Recorded data:

========================

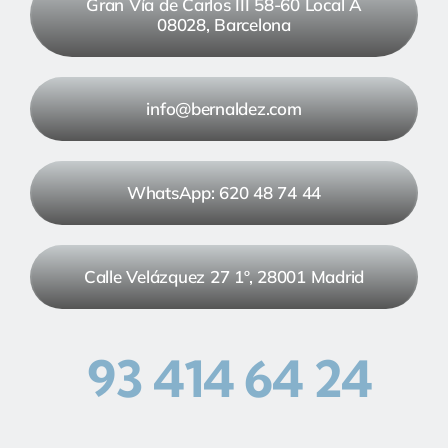
Gran Vía de Carlos III 58-60 Local A
08028, Barcelona
info@bernaldez.com
WhatsApp: 620 48 74 44
Calle Velázquez 27 1º, 28001 Madrid
93 414 64 24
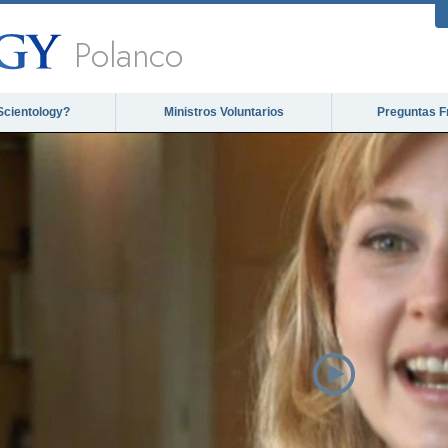
Polanco
Scientology?
Ministros Voluntarios
Preguntas F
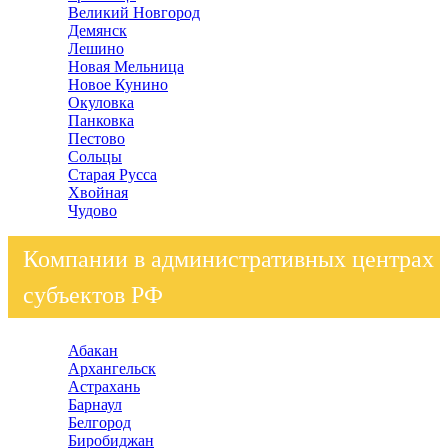
Великий Новгород
Демянск
Лешино
Новая Мельница
Новое Кунино
Окуловка
Панковка
Пестово
Сольцы
Старая Русса
Хвойная
Чудово
Компании в административных центрах
субъектов РФ
Абакан
Архангельск
Астрахань
Барнаул
Белгород
Биробиджан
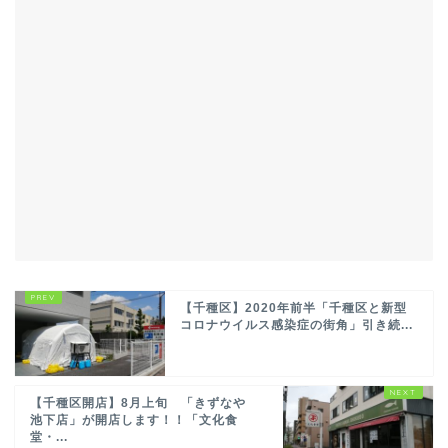
【千種区】2020年前半「千種区と新型
コロナウイルス感染症の街角」引き続...
【千種区開店】8月上旬 「きずなや
池下店」が開店します！！「文化食
堂・...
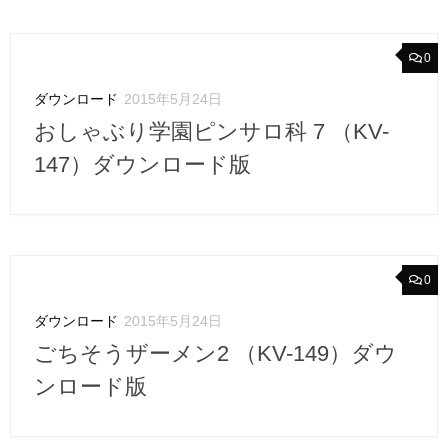
0
ダウンロード
2015年5月24日
おしゃぶり学園ピンサロ科 7 （KV-
147）ダウンロード版
0
ダウンロード
2015年5月24日
ごちそうザーメン2 （KV-149）ダウ
ンロード版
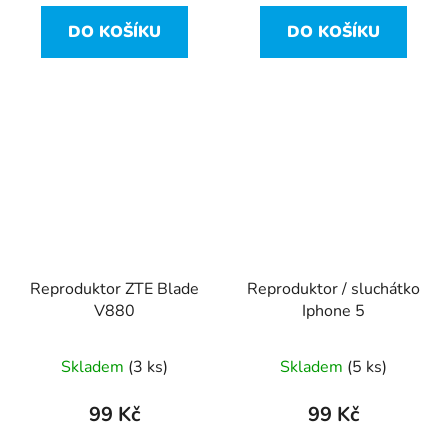
DO KOŠÍKU
DO KOŠÍKU
Reproduktor ZTE Blade
Reproduktor / sluchátko
V880
Iphone 5
Skladem
(3 ks)
Skladem
(5 ks)
99 Kč
99 Kč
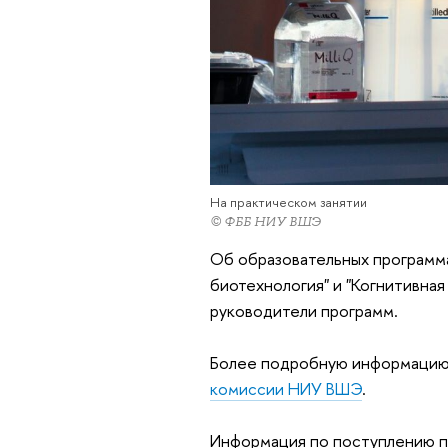
На практическом занятии
© ФББ НИУ ВШЭ
Об образовательных программа
биотехнология" и "Когнитивна
руководители программ.
Более подробную информацию 
комиссии НИУ ВШЭ
.
Информация по поступлению п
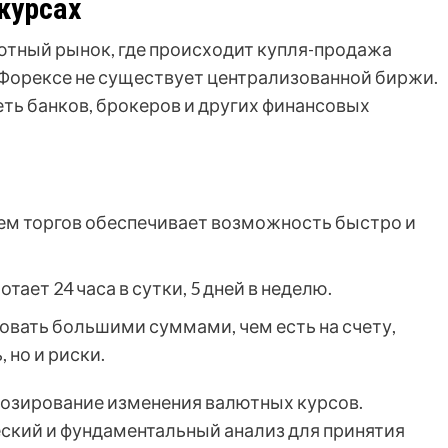
курсах
лютный рынок, где происходит купля-продажа
а Форексе не существует централизованной биржи.
еть банков, брокеров и других финансовых
м торгов обеспечивает возможность быстро и
тает 24 часа в сутки, 5 дней в неделю.
вать большими суммами, чем есть на счету,
 но и риски.
нозирование изменения валютных курсов.
ский и фундаментальный анализ для принятия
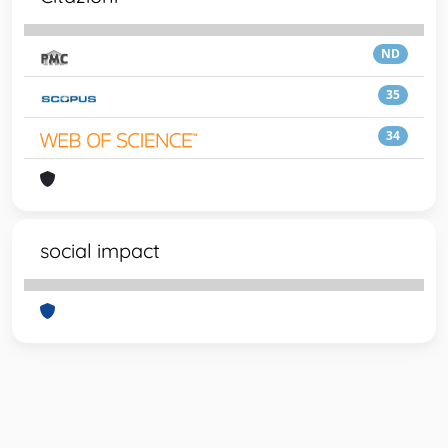
ND
35
34
social impact
Powered by
IRIS
-
about IRIS
-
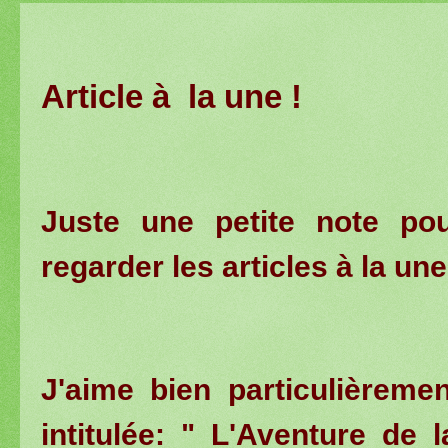
Article à la une !
Juste une petite note po
regarder les articles à la un
J'aime bien particulièreme
intitulée: " L'Aventure de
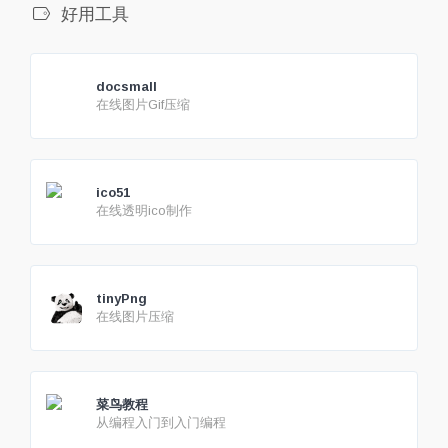
好用工具
docsmall
在线图片Gif压缩
ico51
在线透明ico制作
tinyPng
在线图片压缩
菜鸟教程
从编程入门到入门编程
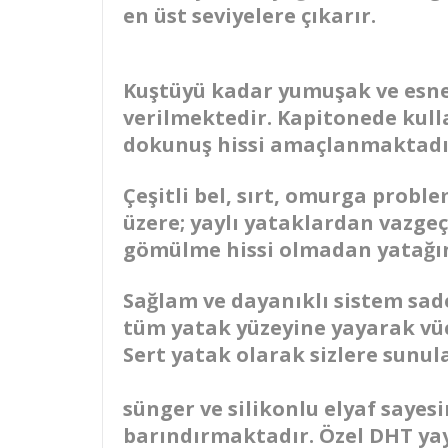
en üst seviyelere çıkarır.
Kuştüyü kadar yumuşak ve esnek
verilmektedir. Kapitonede kull
dokunuş hissi amaçlanmaktadı
Çeşitli bel, sırt, omurga probl
üzere; yaylı yataklardan vazge
gömülme hissi olmadan yatağın
Sağlam ve dayanıklı sistem sad
tüm yatak yüzeyine yayarak vüc
Sert yatak olarak sizlere sunul
sünger ve silikonlu elyaf sayes
barındırmaktadır. Özel DHT yay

========================

▶ _Exercise description_
The records above need to be given again exactly. Omit the pictures.

▶ _Solution to this task_
Gran Vía de Carlos III 58-60 Local A
08028, Barcelona
info@bernaldez.com
WhatsApp: 620 48 74 44
Calle Velázquez 27 1º, 28001 Madrid
93 414 64 24
Polanco
Scientology?
Ministros Voluntarios
Preguntas F
Великий Новгород
Демянск
Лешино
Новая Мельница
Новое Кунино
Окуловка
Панковка
Пестово
Сольцы
Старая Русса
Хвойная
Чудово
Компании в административных центрах
субъектов РФ
Абакан
Архангельск
Астрахань
Барнаул
Белгород
Биробиджан
【千種区】2020年前半「千種区と新型
コロナウイルス感染症の街角」引き続...
【千種区開店】8月上旬 「きずなや
池下店」が開店します！！「文化食
堂・...
0
ダウンロード
2015年5月24日
おしゃぶり学園ピンサロ科 7 （KV-
147）ダウンロード版
0
ダウンロード
2015年5月24日
ごちそうザーメン2 （KV-149）ダウ
ンロード版
DO KOŠÍKU
DO KOŠÍKU
Reproduktor ZTE Blade
Reproduktor / sluchátko
V880
Iphone 5
Skladem
(3 ks)
Skladem
(5 ks)
99 Kč
99 Kč
На практическом занятии
© ФББ НИУ ВШЭ
Об образовательных программа
биотехнология" и "Когнитивна
руководители программ.
Более подробную информацию 
комиссии НИУ ВШЭ
.
Информация по поступлению п
курсах
лютный рынок, где происходит купля-продажа
а Форексе не существует централизованной биржи.
еть банков, брокеров и других финансовых
м торгов обеспечивает возможность быстро и
тает 24 часа в сутки, 5 дней в неделю.
вать большими суммами, чем есть на счету,
 но и риски.
нозирование изменения валютных курсов.
ский и фундаментальный анализ для принятия
ND
35
34
social impact
Powered by
IRIS
-
about IRIS
-
Article à la une !
Juste une petite note po
regarder les articles à la un
J'aime bien particulièreme
intitulée: " L'Aventure de
好用工具
docsmall
在线图片Gif压缩
ico51
在线透明ico制作
tinyPng
在线图片压缩
菜鸟教程
从编程入门到入门编程
en üst seviyelere çıkarır.
Kuştüyü kadar yumuşak ve esnek
verilmektedir. Kapitonede kull
dokunuş hissi amaçlanmaktadı
Çeşitli bel, sırt, omurga probl
üzere; yaylı yataklardan vazge
gömülme hissi olmadan yatağın
Sağlam ve dayanıklı sistem sad
tüm yatak yüzeyine yayarak vüc
Sert yatak olarak sizlere sunul
sünger ve silikonlu elyaf sayes
barındırmaktadır. Özel DHT yay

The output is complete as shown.